Watch a report by ITV News Anglia's Matthew Hudson
The mother of a murdered schoolboy - living under the spectre of suspicion for nearly 30 years - has described how she had to shout and scream to finally get justice for her son.
Ruth Neave was accused of killing six-year-old Rikki soon after he went missing and was found dead in a Peterborough woodland in 1994.
Despite a jury finding her not guilty in 1996, it was another 25 years before James Watson - a neighbour of the family on the Welland Estate - appeared in court charged with murder.
"I've had to fight for my life for 30 years," she said in an exclusive interview with ITV News Anglia following the end of Watson's trial.
"I have had to shout, scream, to tell people the truth. They need to know the truth."
At the same time as her murder acquittal, Ms Neave was given a seven-year sentence after admitting five counts of child cruelty.

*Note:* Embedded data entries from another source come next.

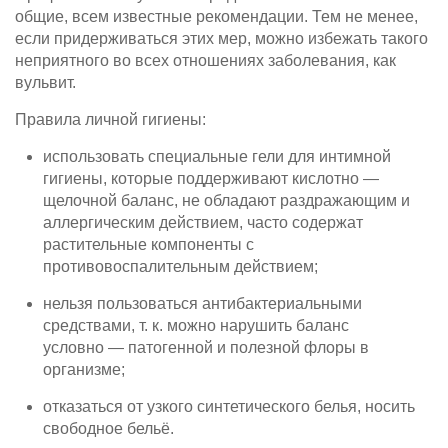
общие, всем известные рекомендации. Тем не менее,
если придерживаться этих мер, можно избежать такого
неприятного во всех отношениях заболевания, как
вульвит.
Правила личной гигиены:
использовать специальные гели для интимной
гигиены, которые поддерживают кислотно —
щелочной баланс, не обладают раздражающим и
аллергическим действием, часто содержат
растительные компоненты с
противовоспалительным действием;
нельзя пользоваться антибактериальными
средствами, т. к. можно нарушить баланс
условно — патогенной и полезной флоры в
организме;
отказаться от узкого синтетического белья, носить
свободное бельё.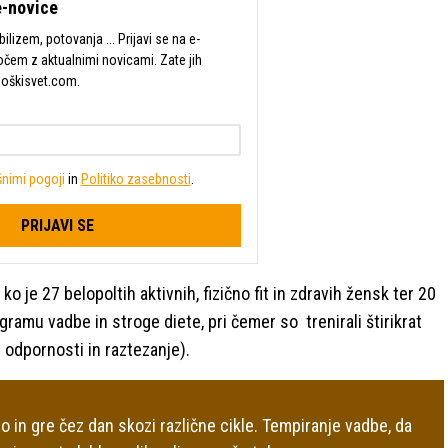
-novice
lizem, potovanja ... Prijavi se na e-
očem z aktualnimi novicami. Zate jih
Moškisvet.com.
nimi pogoji
in
Politiko zasebnosti
.
PRIJAVI SE
ko je 27 belopoltih aktivnih, fizično fit in zdravih žensk ter 20
ramu vadbe in stroge diete, pri čemer so trenirali štirikrat
g odpornosti in raztezanje).
o in gre čez dan skozi različne cikle. Tempiranje vadbe, da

While in Holloway prison - the former women-only jail that had previously hosted Moors murderer Myra Hindley - Rikki's mum said she "got on really well with everybody" and always had their support.
"You go into prison and you find out if you're a child murderer or not," she said. "Because if you convince them of the truth, they will believe you and back you up all the way.
"I did. I convinced everyone. Everyone knew I didn't kill Rikki."
But when she was released in 2000, she found it would be a lot harder to convince the public - and police - that her son's murderer was still out there.
The family's real breakthrough came in 2014 when, following encouragement from her partner Gary Rogers, Ms Neave held a press conference to insist Rikki's killer remained at large.
"Gary said to me 'if you want to go and get justice, we will do it'. I left it for a bit and then thought ... I'm going for it," she said. "I don't wish I had never done it, but it's been bloody hard."
A year later, police re-opened their investigation with a fresh team looking at the case using up-to-date methods and the latest forensic techniques.
It led to the arrest and charge of James Watson, a now-41-year-old man who would have been just 13 at the time of the killing.
'A boisterous little boy with toys in his pocket'
When Rikki died, his mother was instantly cast in the role of suspect - something police now admit was wrong.
It meant Ms Neave and her family were never able to properly mourn their son and tell the world what he was like.
Thinking back, she said he was a "beautiful, gorgeous little boy" who had often been mistaken for a girl as a baby because of his white, curly hair.
"He was sweet," she added. "He was kind, boisterous, wouldn't take no for an answer. He was just a lovely boy.
"One of his early words was 'naughty'. He knew what was wrong."
During the trial, former school friends described playing with Rikki in the woods where his body was later found naked and posed in a star shape.
When his clothes were discovered dumped in a wheelie bin a short distance away, police found cards and toys in his pockets.
And although Rikki's attendance at school was often patchy - with his former headteacher telling the Old Bailey she was often in contact with the Neave family - his mum said she knew he had a good brain on him.
"He was very good with his hands," she said. "He would get something, take it apart and put it back together again and it would work.
"One day, off a skip, he got a red and yellow boombox. He had all his stuff with him... and he got it to work.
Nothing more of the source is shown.